Anaerobic soils are found on natural wetlands, floodplains, swamps, peatlands, and disturbed crop lands or even in our back gardens. Aerobic soils have particle arrangement which allows for free movement of air within its pores (open spaces between soil particles). On the contrary, anaerobic soils have restricted flow of air within its soil pores, owing to a high moisture or water table level. Soils can be temporarily anaerobic- like water logged soils on agricultural land or permanently anaerobic- like the natural wetland soils. Under anaerobic conditions, the amount of oxygen used by soil biological organisms exceeds the amount of oxygen diffused into the soil profile (1). Anaerobic soils have positive and negative effects on its surrounding. This article will enumerate and briefly discuss some interesting facts (both good and bad) to note about soils in this condition.
Anaerobic soils contribute to greenhouse gas emission
Anaerobic soils emit methane gas, a major greenhouse gas. Fossil fuel production, distribution and use are blamed as the chief causes of global methane emission. However, wetlands also have a role to play as about 25% of methane released to the atmosphere comes from wetland soils (1). In highly saturated soils, methane is released when organic matter is decomposed by anaerobic soil micro organisms called Archaea. Apart from the effect of water methane emission in wetlands is significantly influenced by temperature and the presence of organic matter (2, 7). Methane emission from wetlands can be controlled by draining the soil but this must be done with caution, as drainage of wetlands result in the emission of carbon-dioxide another potent greenhouse gas.
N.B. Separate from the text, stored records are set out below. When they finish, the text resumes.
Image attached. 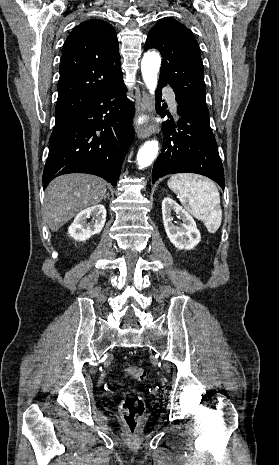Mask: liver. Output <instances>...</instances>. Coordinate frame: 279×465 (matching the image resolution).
I'll return each mask as SVG.
<instances>
[{"label":"liver","mask_w":279,"mask_h":465,"mask_svg":"<svg viewBox=\"0 0 279 465\" xmlns=\"http://www.w3.org/2000/svg\"><path fill=\"white\" fill-rule=\"evenodd\" d=\"M103 179L89 174H66L52 180L44 197V215L52 232L58 231L83 209L106 196Z\"/></svg>","instance_id":"obj_1"}]
</instances>
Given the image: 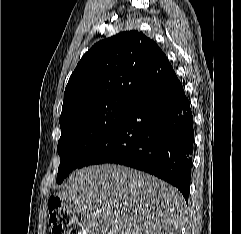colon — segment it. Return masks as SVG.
<instances>
[{
	"label": "colon",
	"mask_w": 241,
	"mask_h": 234,
	"mask_svg": "<svg viewBox=\"0 0 241 234\" xmlns=\"http://www.w3.org/2000/svg\"><path fill=\"white\" fill-rule=\"evenodd\" d=\"M48 208L49 224L53 234H84L81 224L63 207L59 198H50Z\"/></svg>",
	"instance_id": "obj_1"
}]
</instances>
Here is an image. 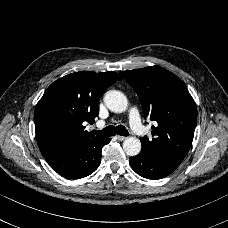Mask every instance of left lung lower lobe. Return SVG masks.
<instances>
[{
    "label": "left lung lower lobe",
    "instance_id": "left-lung-lower-lobe-1",
    "mask_svg": "<svg viewBox=\"0 0 228 228\" xmlns=\"http://www.w3.org/2000/svg\"><path fill=\"white\" fill-rule=\"evenodd\" d=\"M182 160L153 155L142 148L137 156L130 158V165L138 175L155 180L171 174Z\"/></svg>",
    "mask_w": 228,
    "mask_h": 228
}]
</instances>
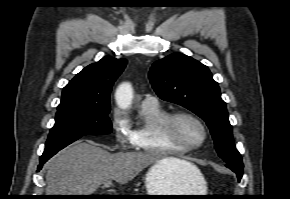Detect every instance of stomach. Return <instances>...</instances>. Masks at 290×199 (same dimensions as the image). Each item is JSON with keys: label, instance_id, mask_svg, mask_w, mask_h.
I'll use <instances>...</instances> for the list:
<instances>
[{"label": "stomach", "instance_id": "1", "mask_svg": "<svg viewBox=\"0 0 290 199\" xmlns=\"http://www.w3.org/2000/svg\"><path fill=\"white\" fill-rule=\"evenodd\" d=\"M147 195H206L207 187L201 172L173 173L163 163L153 164L145 174ZM165 199H194L186 197L154 196Z\"/></svg>", "mask_w": 290, "mask_h": 199}]
</instances>
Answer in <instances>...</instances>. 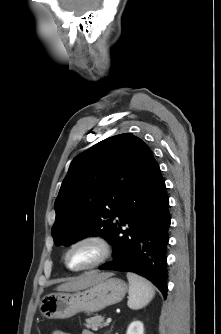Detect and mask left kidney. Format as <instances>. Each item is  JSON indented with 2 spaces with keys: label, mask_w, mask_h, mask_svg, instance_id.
<instances>
[{
  "label": "left kidney",
  "mask_w": 221,
  "mask_h": 334,
  "mask_svg": "<svg viewBox=\"0 0 221 334\" xmlns=\"http://www.w3.org/2000/svg\"><path fill=\"white\" fill-rule=\"evenodd\" d=\"M126 334H144V326L141 321H133L130 323Z\"/></svg>",
  "instance_id": "1"
}]
</instances>
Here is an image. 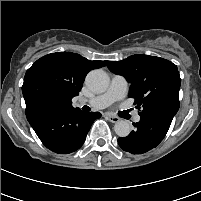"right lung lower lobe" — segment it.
<instances>
[{
    "mask_svg": "<svg viewBox=\"0 0 201 201\" xmlns=\"http://www.w3.org/2000/svg\"><path fill=\"white\" fill-rule=\"evenodd\" d=\"M26 117L41 142L51 151L68 154L79 149L99 112L79 108L60 109L40 106L26 111Z\"/></svg>",
    "mask_w": 201,
    "mask_h": 201,
    "instance_id": "1",
    "label": "right lung lower lobe"
}]
</instances>
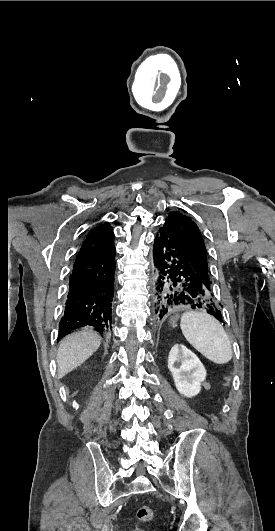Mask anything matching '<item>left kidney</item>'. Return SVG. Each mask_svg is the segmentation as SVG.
Returning <instances> with one entry per match:
<instances>
[{"instance_id": "left-kidney-1", "label": "left kidney", "mask_w": 275, "mask_h": 531, "mask_svg": "<svg viewBox=\"0 0 275 531\" xmlns=\"http://www.w3.org/2000/svg\"><path fill=\"white\" fill-rule=\"evenodd\" d=\"M168 369L175 387L183 397H195L205 381L206 369L198 357L184 345H174L168 357Z\"/></svg>"}]
</instances>
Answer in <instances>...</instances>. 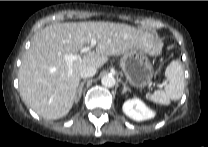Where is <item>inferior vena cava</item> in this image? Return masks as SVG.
<instances>
[{
  "label": "inferior vena cava",
  "mask_w": 208,
  "mask_h": 147,
  "mask_svg": "<svg viewBox=\"0 0 208 147\" xmlns=\"http://www.w3.org/2000/svg\"><path fill=\"white\" fill-rule=\"evenodd\" d=\"M95 73H96V67L89 65L80 70L79 76L81 78H87L94 76Z\"/></svg>",
  "instance_id": "inferior-vena-cava-1"
}]
</instances>
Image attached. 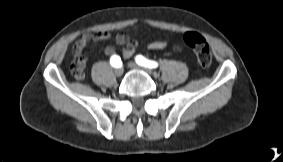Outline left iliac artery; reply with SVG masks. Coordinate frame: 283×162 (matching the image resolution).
I'll return each mask as SVG.
<instances>
[{
  "instance_id": "1",
  "label": "left iliac artery",
  "mask_w": 283,
  "mask_h": 162,
  "mask_svg": "<svg viewBox=\"0 0 283 162\" xmlns=\"http://www.w3.org/2000/svg\"><path fill=\"white\" fill-rule=\"evenodd\" d=\"M135 60L139 65L145 66V67H148V68H156L158 66L157 62L148 60L141 55L136 56Z\"/></svg>"
}]
</instances>
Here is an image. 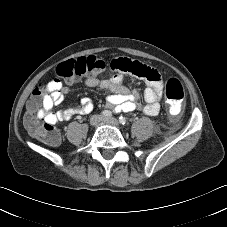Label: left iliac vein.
<instances>
[{
  "label": "left iliac vein",
  "instance_id": "1",
  "mask_svg": "<svg viewBox=\"0 0 227 227\" xmlns=\"http://www.w3.org/2000/svg\"><path fill=\"white\" fill-rule=\"evenodd\" d=\"M102 122L109 124V125H113V126L119 125V122L116 118H103Z\"/></svg>",
  "mask_w": 227,
  "mask_h": 227
}]
</instances>
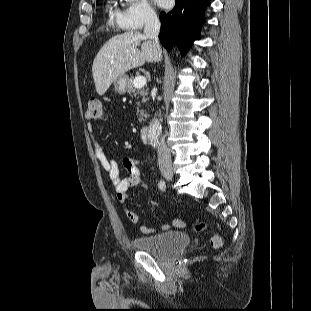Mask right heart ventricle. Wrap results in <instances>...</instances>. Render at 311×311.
Instances as JSON below:
<instances>
[{
  "label": "right heart ventricle",
  "instance_id": "1",
  "mask_svg": "<svg viewBox=\"0 0 311 311\" xmlns=\"http://www.w3.org/2000/svg\"><path fill=\"white\" fill-rule=\"evenodd\" d=\"M107 8H108V9H110V8H111V6H110V5H108V6H107Z\"/></svg>",
  "mask_w": 311,
  "mask_h": 311
}]
</instances>
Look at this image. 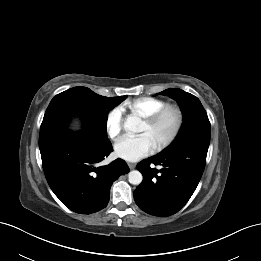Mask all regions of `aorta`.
<instances>
[{"mask_svg":"<svg viewBox=\"0 0 261 261\" xmlns=\"http://www.w3.org/2000/svg\"><path fill=\"white\" fill-rule=\"evenodd\" d=\"M124 129L126 131H131V132H141L140 118L129 115L124 122ZM128 179L131 184L139 185L142 182L143 177L139 171L133 170L129 172Z\"/></svg>","mask_w":261,"mask_h":261,"instance_id":"obj_1","label":"aorta"}]
</instances>
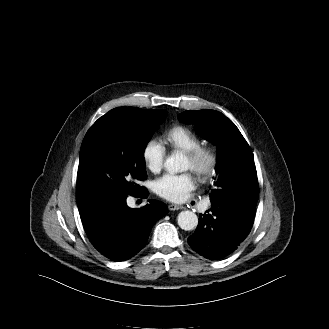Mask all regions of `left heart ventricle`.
Segmentation results:
<instances>
[{"label":"left heart ventricle","mask_w":329,"mask_h":329,"mask_svg":"<svg viewBox=\"0 0 329 329\" xmlns=\"http://www.w3.org/2000/svg\"><path fill=\"white\" fill-rule=\"evenodd\" d=\"M184 169L185 170L192 169V163H191V161L187 157H185Z\"/></svg>","instance_id":"b2bd125f"}]
</instances>
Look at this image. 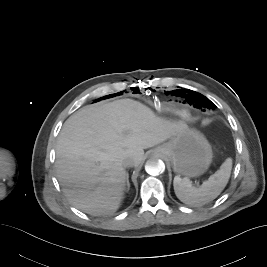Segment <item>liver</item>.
<instances>
[{
  "label": "liver",
  "mask_w": 267,
  "mask_h": 267,
  "mask_svg": "<svg viewBox=\"0 0 267 267\" xmlns=\"http://www.w3.org/2000/svg\"><path fill=\"white\" fill-rule=\"evenodd\" d=\"M187 128L131 99L79 109L65 121L57 141L55 167L63 192L88 214L116 212L126 185L123 161L131 159L139 166L144 149Z\"/></svg>",
  "instance_id": "obj_1"
}]
</instances>
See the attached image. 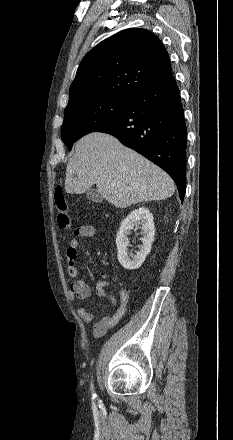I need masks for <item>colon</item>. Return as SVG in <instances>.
Listing matches in <instances>:
<instances>
[{"mask_svg":"<svg viewBox=\"0 0 233 440\" xmlns=\"http://www.w3.org/2000/svg\"><path fill=\"white\" fill-rule=\"evenodd\" d=\"M55 204L57 208V226L60 229H67L70 227V217L68 214L67 201L61 186L55 190Z\"/></svg>","mask_w":233,"mask_h":440,"instance_id":"obj_1","label":"colon"}]
</instances>
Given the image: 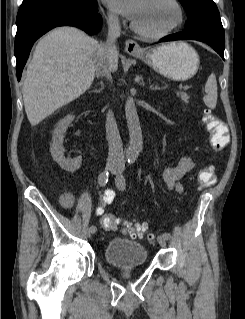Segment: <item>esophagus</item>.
<instances>
[{
  "label": "esophagus",
  "instance_id": "34e87169",
  "mask_svg": "<svg viewBox=\"0 0 245 319\" xmlns=\"http://www.w3.org/2000/svg\"><path fill=\"white\" fill-rule=\"evenodd\" d=\"M125 50L128 54H140L143 52L142 48L139 46V44L132 40L128 39L125 42Z\"/></svg>",
  "mask_w": 245,
  "mask_h": 319
}]
</instances>
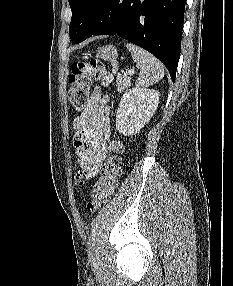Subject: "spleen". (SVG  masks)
<instances>
[{
    "label": "spleen",
    "mask_w": 233,
    "mask_h": 286,
    "mask_svg": "<svg viewBox=\"0 0 233 286\" xmlns=\"http://www.w3.org/2000/svg\"><path fill=\"white\" fill-rule=\"evenodd\" d=\"M126 47L140 69V77L136 83L137 87L146 88L162 79L164 66L155 56L132 43H127Z\"/></svg>",
    "instance_id": "3e777b00"
}]
</instances>
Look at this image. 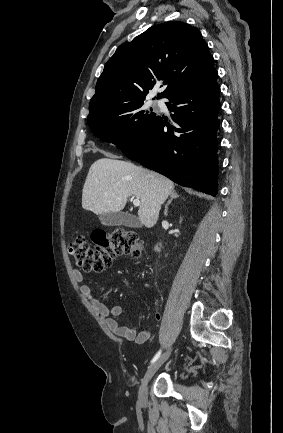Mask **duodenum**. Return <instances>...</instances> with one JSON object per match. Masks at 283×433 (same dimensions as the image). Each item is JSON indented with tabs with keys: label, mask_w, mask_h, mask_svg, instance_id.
<instances>
[{
	"label": "duodenum",
	"mask_w": 283,
	"mask_h": 433,
	"mask_svg": "<svg viewBox=\"0 0 283 433\" xmlns=\"http://www.w3.org/2000/svg\"><path fill=\"white\" fill-rule=\"evenodd\" d=\"M155 249H156V250H158V249H159V247H158V246H156V247H155Z\"/></svg>",
	"instance_id": "duodenum-1"
}]
</instances>
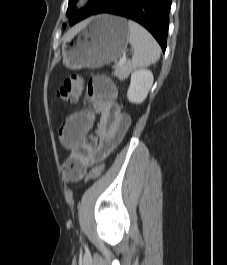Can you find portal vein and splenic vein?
Returning <instances> with one entry per match:
<instances>
[{"mask_svg": "<svg viewBox=\"0 0 227 265\" xmlns=\"http://www.w3.org/2000/svg\"><path fill=\"white\" fill-rule=\"evenodd\" d=\"M127 60L126 53L123 54V56L120 58L119 66L123 65Z\"/></svg>", "mask_w": 227, "mask_h": 265, "instance_id": "1", "label": "portal vein and splenic vein"}]
</instances>
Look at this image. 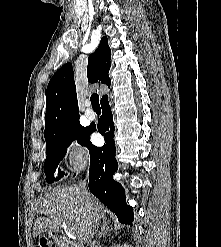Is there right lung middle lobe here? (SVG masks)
Returning a JSON list of instances; mask_svg holds the SVG:
<instances>
[{"mask_svg":"<svg viewBox=\"0 0 221 247\" xmlns=\"http://www.w3.org/2000/svg\"><path fill=\"white\" fill-rule=\"evenodd\" d=\"M76 139L83 146H87L89 141L88 127H82L79 122L69 125L56 135L45 138L47 157L45 159L44 171L48 183L54 182V172L58 164L66 155L69 145ZM63 175V172H59L56 180L62 178Z\"/></svg>","mask_w":221,"mask_h":247,"instance_id":"right-lung-middle-lobe-1","label":"right lung middle lobe"}]
</instances>
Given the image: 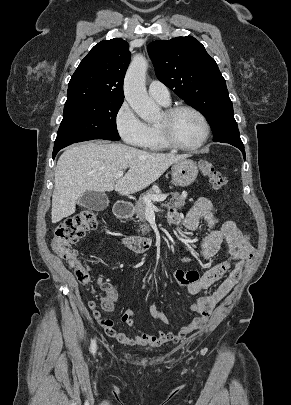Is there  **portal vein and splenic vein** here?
Segmentation results:
<instances>
[{"mask_svg":"<svg viewBox=\"0 0 291 405\" xmlns=\"http://www.w3.org/2000/svg\"><path fill=\"white\" fill-rule=\"evenodd\" d=\"M123 174H124L123 171L117 172V173L115 174V179H120V178H122V177H123ZM166 198H167V195H165V194H161V195H158V194H156V195H150V196H146V197L144 198V202H145L146 206H150V207H151V206H153L152 201L160 202V201H164Z\"/></svg>","mask_w":291,"mask_h":405,"instance_id":"portal-vein-and-splenic-vein-1","label":"portal vein and splenic vein"}]
</instances>
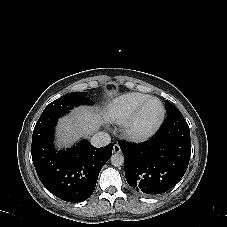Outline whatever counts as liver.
I'll return each instance as SVG.
<instances>
[{"label": "liver", "mask_w": 227, "mask_h": 227, "mask_svg": "<svg viewBox=\"0 0 227 227\" xmlns=\"http://www.w3.org/2000/svg\"><path fill=\"white\" fill-rule=\"evenodd\" d=\"M100 113L81 107L75 109L69 118H63L58 126V137L61 144H71L82 135H89L103 124Z\"/></svg>", "instance_id": "obj_1"}]
</instances>
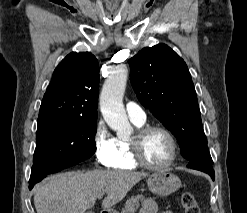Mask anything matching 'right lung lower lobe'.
<instances>
[{
	"label": "right lung lower lobe",
	"instance_id": "obj_1",
	"mask_svg": "<svg viewBox=\"0 0 247 213\" xmlns=\"http://www.w3.org/2000/svg\"><path fill=\"white\" fill-rule=\"evenodd\" d=\"M37 182H39V181H37V180H30V185H29V189L31 190L32 188H33V186H34V184H36Z\"/></svg>",
	"mask_w": 247,
	"mask_h": 213
}]
</instances>
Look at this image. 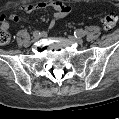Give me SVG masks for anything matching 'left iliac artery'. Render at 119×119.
Segmentation results:
<instances>
[{"mask_svg": "<svg viewBox=\"0 0 119 119\" xmlns=\"http://www.w3.org/2000/svg\"><path fill=\"white\" fill-rule=\"evenodd\" d=\"M87 34V32L83 29H77L74 31V35L76 38L84 37Z\"/></svg>", "mask_w": 119, "mask_h": 119, "instance_id": "left-iliac-artery-1", "label": "left iliac artery"}]
</instances>
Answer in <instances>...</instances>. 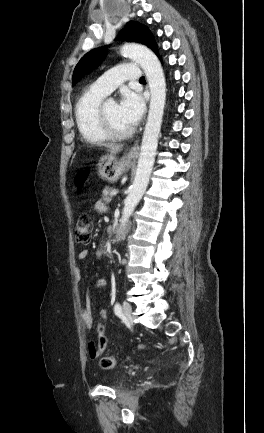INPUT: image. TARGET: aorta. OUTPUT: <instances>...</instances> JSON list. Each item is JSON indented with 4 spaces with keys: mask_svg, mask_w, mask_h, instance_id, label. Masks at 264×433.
<instances>
[{
    "mask_svg": "<svg viewBox=\"0 0 264 433\" xmlns=\"http://www.w3.org/2000/svg\"><path fill=\"white\" fill-rule=\"evenodd\" d=\"M121 54L124 57L135 60L144 70L150 88L151 99L136 175L130 192L124 201V208L117 233L118 236L127 227L130 216L148 186L155 161L166 101V82L157 56L145 46L134 43L123 45L121 47Z\"/></svg>",
    "mask_w": 264,
    "mask_h": 433,
    "instance_id": "762f6f07",
    "label": "aorta"
}]
</instances>
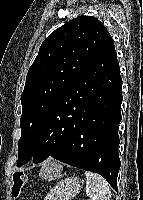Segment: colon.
<instances>
[{"mask_svg": "<svg viewBox=\"0 0 143 200\" xmlns=\"http://www.w3.org/2000/svg\"><path fill=\"white\" fill-rule=\"evenodd\" d=\"M27 176L21 171H17L13 174V194L15 196L19 195L24 185L26 184Z\"/></svg>", "mask_w": 143, "mask_h": 200, "instance_id": "1", "label": "colon"}]
</instances>
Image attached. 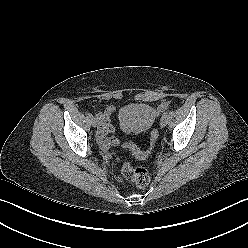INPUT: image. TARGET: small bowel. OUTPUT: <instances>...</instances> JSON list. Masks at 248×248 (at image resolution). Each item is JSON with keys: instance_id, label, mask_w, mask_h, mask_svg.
<instances>
[{"instance_id": "obj_1", "label": "small bowel", "mask_w": 248, "mask_h": 248, "mask_svg": "<svg viewBox=\"0 0 248 248\" xmlns=\"http://www.w3.org/2000/svg\"><path fill=\"white\" fill-rule=\"evenodd\" d=\"M116 108L114 106H108L104 111L97 114L99 126L97 130V140L102 150H107L112 146L120 144V140L115 137H110L109 134L114 132V127L111 124V116L115 113ZM120 120V119H119ZM120 127L126 134L132 131L126 127L120 120Z\"/></svg>"}]
</instances>
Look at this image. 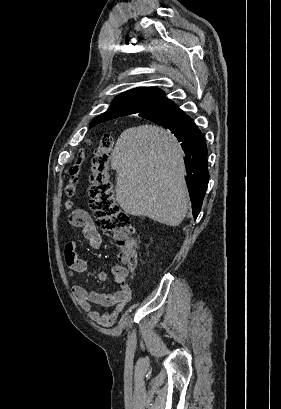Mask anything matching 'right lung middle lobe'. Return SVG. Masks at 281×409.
<instances>
[{
	"label": "right lung middle lobe",
	"instance_id": "right-lung-middle-lobe-1",
	"mask_svg": "<svg viewBox=\"0 0 281 409\" xmlns=\"http://www.w3.org/2000/svg\"><path fill=\"white\" fill-rule=\"evenodd\" d=\"M178 120H179L178 117H170V116H167V117H157V118L150 119V121H152V122H154V123H156V124H158V125H161V126H163V127H165V128H166L167 126H169V125H171V124L177 122Z\"/></svg>",
	"mask_w": 281,
	"mask_h": 409
}]
</instances>
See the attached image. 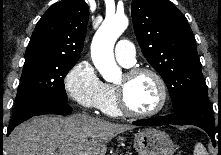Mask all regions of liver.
I'll return each instance as SVG.
<instances>
[{
	"label": "liver",
	"instance_id": "1",
	"mask_svg": "<svg viewBox=\"0 0 221 155\" xmlns=\"http://www.w3.org/2000/svg\"><path fill=\"white\" fill-rule=\"evenodd\" d=\"M74 114L62 118L39 116L17 126L6 144V155H105L106 143L133 129Z\"/></svg>",
	"mask_w": 221,
	"mask_h": 155
}]
</instances>
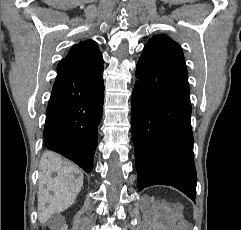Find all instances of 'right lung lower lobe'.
Wrapping results in <instances>:
<instances>
[{
    "label": "right lung lower lobe",
    "instance_id": "right-lung-lower-lobe-1",
    "mask_svg": "<svg viewBox=\"0 0 241 230\" xmlns=\"http://www.w3.org/2000/svg\"><path fill=\"white\" fill-rule=\"evenodd\" d=\"M102 72L75 68L67 60L60 61L46 110L45 146L88 173L93 169L98 125L103 114Z\"/></svg>",
    "mask_w": 241,
    "mask_h": 230
}]
</instances>
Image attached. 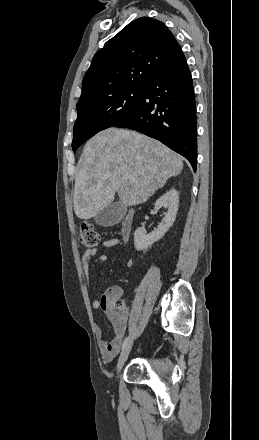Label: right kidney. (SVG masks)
Masks as SVG:
<instances>
[{
    "instance_id": "right-kidney-1",
    "label": "right kidney",
    "mask_w": 259,
    "mask_h": 440,
    "mask_svg": "<svg viewBox=\"0 0 259 440\" xmlns=\"http://www.w3.org/2000/svg\"><path fill=\"white\" fill-rule=\"evenodd\" d=\"M178 206L179 194L175 189H170L156 201L154 209L157 211L164 207L167 209V212L155 231L145 234L142 228L136 229L134 233V246L137 251L147 250L153 243L165 235L176 219Z\"/></svg>"
}]
</instances>
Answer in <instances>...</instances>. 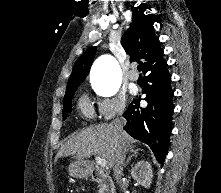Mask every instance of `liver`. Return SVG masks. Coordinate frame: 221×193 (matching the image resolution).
<instances>
[{
  "instance_id": "liver-1",
  "label": "liver",
  "mask_w": 221,
  "mask_h": 193,
  "mask_svg": "<svg viewBox=\"0 0 221 193\" xmlns=\"http://www.w3.org/2000/svg\"><path fill=\"white\" fill-rule=\"evenodd\" d=\"M133 139L125 131L117 132L112 124H99L81 130L72 136L58 151L55 160L73 156L77 160L90 158L92 155L102 157L107 166L113 168L114 157L119 145L130 150Z\"/></svg>"
}]
</instances>
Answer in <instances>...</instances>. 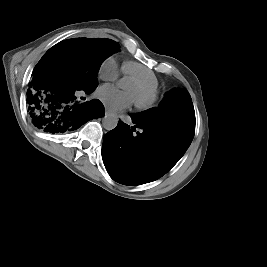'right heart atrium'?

Anaerobic soils are natural water stores and filters
Wetland soils collect, store and slowly release water. This allows for ground water recharge (movement of water downwards the soil profile to the ground water level) and an even release of water to neighbouring water bodies (3). This reduces flood heights, nutrient run off and soil loss caused by erosive agents. The storage and slow movement of water within the soil allows for the absorption of nutrients. As well as the dissolving of contaminants from chemicals, sewage sludge, or septic tanks preventing them from flowing down to neighbouring streams and lakes.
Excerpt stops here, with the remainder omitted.